(Document layout analysis data)
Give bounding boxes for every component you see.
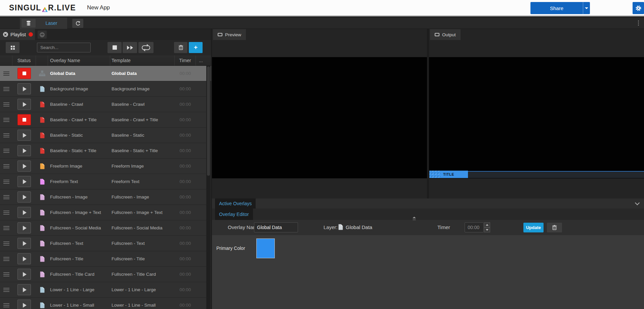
add-tab-button[interactable] (38, 31, 47, 39)
playlist-row[interactable]: Fullscreen - Title Fullscreen - Title 00… (0, 251, 211, 267)
play-stop-button[interactable] (17, 269, 31, 280)
template-cell: Fullscreen - Title (110, 256, 175, 261)
playlist-row[interactable]: Fullscreen - Title Card Fullscreen - Tit… (0, 267, 211, 282)
drag-handle[interactable] (0, 288, 12, 292)
play-stop-button[interactable] (17, 68, 31, 79)
playlist-row[interactable]: Fullscreen - Image Fullscreen - Image 00… (0, 189, 211, 205)
skip-next-button[interactable] (123, 42, 137, 53)
tab-playlist[interactable]: Playlist (0, 29, 35, 40)
tab-overlay-editor[interactable]: Overlay Editor (215, 209, 253, 220)
loop-playlist-button[interactable] (138, 42, 154, 53)
timer-increment-button[interactable] (484, 222, 490, 227)
tab-active-overlays[interactable]: Active Overlays (215, 198, 256, 209)
overlay-name-input[interactable] (254, 222, 298, 232)
plus-circle-icon (40, 32, 45, 37)
template-cell: Global Data (110, 71, 175, 76)
trash-icon (552, 225, 557, 230)
drag-handle[interactable] (0, 149, 12, 153)
scrollbar-thumb[interactable] (207, 67, 210, 176)
column-header-icon (36, 55, 48, 65)
column-header-template[interactable]: Template (110, 55, 175, 65)
playlist-row[interactable]: Global Data Global Data 00:00 (0, 66, 211, 81)
play-stop-button[interactable] (17, 253, 31, 264)
drag-handle-icon (3, 118, 9, 122)
drag-handle[interactable] (0, 118, 12, 122)
playlist-scrollbar[interactable] (206, 66, 211, 309)
file-icon (40, 117, 45, 123)
playlist-row[interactable]: Background Image Background Image 00:00 (0, 81, 211, 97)
delete-overlay-button[interactable] (174, 42, 187, 53)
playlist-row[interactable]: Baseline - Crawl Baseline - Crawl 00:00 (0, 97, 211, 112)
tab-output[interactable]: Output (430, 29, 461, 40)
playlist-row[interactable]: Freeform Image Freeform Image 00:00 (0, 159, 211, 174)
refresh-button[interactable] (72, 19, 83, 28)
play-stop-button[interactable] (17, 114, 31, 125)
play-stop-button[interactable] (17, 83, 31, 94)
playlist-panel: Playlist (0, 29, 211, 309)
play-stop-button[interactable] (17, 284, 31, 295)
playlist-row[interactable]: Baseline - Crawl + Title Baseline - Craw… (0, 112, 211, 128)
stop-all-button[interactable] (108, 42, 122, 53)
overlay-name-cell: Background Image (48, 86, 110, 91)
drag-handle[interactable] (0, 164, 12, 168)
play-stop-button[interactable] (17, 176, 31, 187)
add-overlay-button[interactable]: + (189, 42, 203, 53)
playlist-row[interactable]: Baseline - Static Baseline - Static 00:0… (0, 128, 211, 143)
chevron-down-icon[interactable] (635, 201, 639, 205)
play-stop-button[interactable] (17, 300, 31, 309)
playlist-row[interactable]: Fullscreen - Social Media Fullscreen - S… (0, 220, 211, 236)
overlay-type-icon (36, 194, 48, 200)
playlist-row[interactable]: Lower - 1 Line - Large Lower - 1 Line - … (0, 282, 211, 298)
close-tab-icon[interactable] (3, 32, 8, 37)
share-button[interactable]: Share (530, 2, 583, 14)
column-header-timer[interactable]: Timer (175, 55, 196, 65)
template-cell: Baseline - Static + Title (110, 148, 175, 153)
drag-handle[interactable] (0, 180, 12, 184)
tab-laser[interactable]: Laser (20, 17, 67, 29)
play-stop-button[interactable] (17, 161, 31, 172)
play-icon (23, 288, 27, 292)
update-button[interactable]: Update (523, 223, 544, 232)
drag-handle[interactable] (0, 257, 12, 261)
primary-color-swatch[interactable] (256, 238, 275, 258)
template-cell: Fullscreen - Title Card (110, 272, 175, 277)
settings-button[interactable] (633, 2, 644, 14)
column-header-overlay-name[interactable]: Overlay Name (48, 55, 110, 65)
play-stop-button[interactable] (17, 207, 31, 218)
caret-down-icon (585, 7, 588, 9)
column-header-status[interactable]: Status (12, 55, 36, 65)
drag-handle[interactable] (0, 241, 12, 246)
drag-handle[interactable] (0, 272, 12, 276)
playlist-row[interactable]: Fullscreen - Text Fullscreen - Text 00:0… (0, 236, 211, 251)
playlist-row[interactable]: Lower - 1 Line - Small Lower - 1 Line - … (0, 298, 211, 309)
more-options-kebab-icon[interactable] (638, 20, 639, 26)
play-stop-button[interactable] (17, 222, 31, 233)
drag-handle[interactable] (0, 211, 12, 215)
refresh-icon (75, 21, 81, 26)
overlay-type-icon (36, 225, 48, 231)
play-stop-button[interactable] (17, 238, 31, 249)
playlist-row[interactable]: Freeform Text Freeform Text 00:00 (0, 174, 211, 189)
timer-decrement-button[interactable] (484, 227, 490, 232)
layout-grid-button[interactable] (6, 42, 19, 53)
drag-handle[interactable] (0, 87, 12, 91)
play-icon (23, 272, 27, 277)
play-stop-button[interactable] (17, 130, 31, 141)
playlist-row[interactable]: Baseline - Static + Title Baseline - Sta… (0, 143, 211, 159)
timer-input[interactable] (465, 222, 484, 232)
delete-overlay-editor-button[interactable] (547, 223, 562, 232)
drag-handle[interactable] (0, 133, 12, 137)
playlist-row[interactable]: Fullscreen - Image + Text Fullscreen - I… (0, 205, 211, 220)
drag-handle[interactable] (0, 195, 12, 199)
play-stop-button[interactable] (17, 99, 31, 110)
column-header-more[interactable]: ... (196, 55, 206, 65)
share-dropdown-button[interactable] (583, 2, 590, 14)
play-stop-button[interactable] (17, 145, 31, 156)
drag-handle[interactable] (0, 102, 12, 106)
play-stop-button[interactable] (17, 191, 31, 203)
search-input[interactable] (37, 43, 91, 52)
tab-preview[interactable]: Preview (213, 29, 246, 40)
drag-handle[interactable] (0, 226, 12, 230)
drag-handle[interactable] (0, 303, 12, 307)
drag-handle[interactable] (0, 72, 12, 76)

**Work item**
Without carrying over any pictures, retype the records above exactly.

**Solved exercise**
Give bounding boxes for every component you see.
add-tab-button[interactable] (38, 31, 47, 39)
playlist-row[interactable]: Fullscreen - Title Fullscreen - Title 00… (0, 251, 211, 267)
play-stop-button[interactable] (17, 269, 31, 280)
template-cell: Fullscreen - Title (110, 256, 175, 261)
playlist-row[interactable]: Fullscreen - Title Card Fullscreen - Tit… (0, 267, 211, 282)
drag-handle[interactable] (0, 288, 12, 292)
play-stop-button[interactable] (17, 68, 31, 79)
playlist-row[interactable]: Fullscreen - Image Fullscreen - Image 00… (0, 189, 211, 205)
skip-next-button[interactable] (123, 42, 137, 53)
tab-playlist[interactable]: Playlist (0, 29, 35, 40)
tab-overlay-editor[interactable]: Overlay Editor (215, 209, 253, 220)
loop-playlist-button[interactable] (138, 42, 154, 53)
timer-increment-button[interactable] (484, 222, 490, 227)
tab-active-overlays[interactable]: Active Overlays (215, 198, 256, 209)
overlay-name-input[interactable] (254, 222, 298, 232)
plus-circle-icon (40, 32, 45, 37)
template-cell: Global Data (110, 71, 175, 76)
trash-icon (552, 225, 557, 230)
drag-handle[interactable] (0, 149, 12, 153)
scrollbar-thumb[interactable] (207, 67, 210, 176)
column-header-icon (36, 55, 48, 65)
column-header-template[interactable]: Template (110, 55, 175, 65)
playlist-row[interactable]: Global Data Global Data 00:00 (0, 66, 211, 81)
play-stop-button[interactable] (17, 253, 31, 264)
drag-handle-icon (3, 118, 9, 122)
drag-handle[interactable] (0, 118, 12, 122)
playlist-scrollbar[interactable] (206, 66, 211, 309)
file-icon (40, 117, 45, 123)
playlist-row[interactable]: Background Image Background Image 00:00 (0, 81, 211, 97)
delete-overlay-button[interactable] (174, 42, 187, 53)
playlist-row[interactable]: Baseline - Crawl Baseline - Crawl 00:00 (0, 97, 211, 112)
tab-output[interactable]: Output (430, 29, 461, 40)
playlist-row[interactable]: Freeform Image Freeform Image 00:00 (0, 159, 211, 174)
refresh-button[interactable] (72, 19, 83, 28)
play-stop-button[interactable] (17, 114, 31, 125)
play-stop-button[interactable] (17, 83, 31, 94)
playlist-panel: Playlist (0, 29, 211, 309)
play-stop-button[interactable] (17, 284, 31, 295)
playlist-row[interactable]: Baseline - Crawl + Title Baseline - Craw… (0, 112, 211, 128)
stop-all-button[interactable] (108, 42, 122, 53)
overlay-name-cell: Background Image (48, 86, 110, 91)
drag-handle[interactable] (0, 164, 12, 168)
play-stop-button[interactable] (17, 176, 31, 187)
add-overlay-button[interactable]: + (189, 42, 203, 53)
playlist-row[interactable]: Baseline - Static Baseline - Static 00:0… (0, 128, 211, 143)
chevron-down-icon[interactable] (635, 201, 639, 205)
play-stop-button[interactable] (17, 300, 31, 309)
playlist-row[interactable]: Fullscreen - Social Media Fullscreen - S… (0, 220, 211, 236)
overlay-type-icon (36, 194, 48, 200)
playlist-row[interactable]: Lower - 1 Line - Large Lower - 1 Line - … (0, 282, 211, 298)
close-tab-icon[interactable] (3, 32, 8, 37)
share-button[interactable]: Share (530, 2, 583, 14)
column-header-timer[interactable]: Timer (175, 55, 196, 65)
template-cell: Baseline - Static + Title (110, 148, 175, 153)
drag-handle[interactable] (0, 180, 12, 184)
tab-laser[interactable]: Laser (20, 17, 67, 29)
play-stop-button[interactable] (17, 161, 31, 172)
play-icon (23, 288, 27, 292)
update-button[interactable]: Update (523, 223, 544, 232)
drag-handle[interactable] (0, 257, 12, 261)
primary-color-swatch[interactable] (256, 238, 275, 258)
template-cell: Fullscreen - Title Card (110, 272, 175, 277)
settings-button[interactable] (633, 2, 644, 14)
column-header-overlay-name[interactable]: Overlay Name (48, 55, 110, 65)
play-stop-button[interactable] (17, 207, 31, 218)
caret-down-icon (585, 7, 588, 9)
column-header-status[interactable]: Status (12, 55, 36, 65)
drag-handle[interactable] (0, 241, 12, 246)
drag-handle[interactable] (0, 272, 12, 276)
playlist-row[interactable]: Fullscreen - Text Fullscreen - Text 00:0… (0, 236, 211, 251)
playlist-row[interactable]: Lower - 1 Line - Small Lower - 1 Line - … (0, 298, 211, 309)
more-options-kebab-icon[interactable] (638, 20, 639, 26)
play-stop-button[interactable] (17, 222, 31, 233)
drag-handle[interactable] (0, 211, 12, 215)
refresh-icon (75, 21, 81, 26)
overlay-type-icon (36, 225, 48, 231)
play-stop-button[interactable] (17, 238, 31, 249)
playlist-row[interactable]: Freeform Text Freeform Text 00:00 (0, 174, 211, 189)
timer-decrement-button[interactable] (484, 227, 490, 232)
layout-grid-button[interactable] (6, 42, 19, 53)
drag-handle[interactable] (0, 87, 12, 91)
play-icon (23, 272, 27, 277)
play-stop-button[interactable] (17, 130, 31, 141)
playlist-row[interactable]: Baseline - Static + Title Baseline - Sta… (0, 143, 211, 159)
timer-input[interactable] (465, 222, 484, 232)
delete-overlay-editor-button[interactable] (547, 223, 562, 232)
drag-handle[interactable] (0, 133, 12, 137)
playlist-row[interactable]: Fullscreen - Image + Text Fullscreen - I… (0, 205, 211, 220)
drag-handle[interactable] (0, 195, 12, 199)
play-stop-button[interactable] (17, 99, 31, 110)
column-header-more[interactable]: ... (196, 55, 206, 65)
share-dropdown-button[interactable] (583, 2, 590, 14)
play-stop-button[interactable] (17, 145, 31, 156)
drag-handle[interactable] (0, 102, 12, 106)
play-stop-button[interactable] (17, 191, 31, 203)
search-input[interactable] (37, 43, 91, 52)
tab-preview[interactable]: Preview (213, 29, 246, 40)
drag-handle[interactable] (0, 226, 12, 230)
drag-handle[interactable] (0, 303, 12, 307)
drag-handle[interactable] (0, 72, 12, 76)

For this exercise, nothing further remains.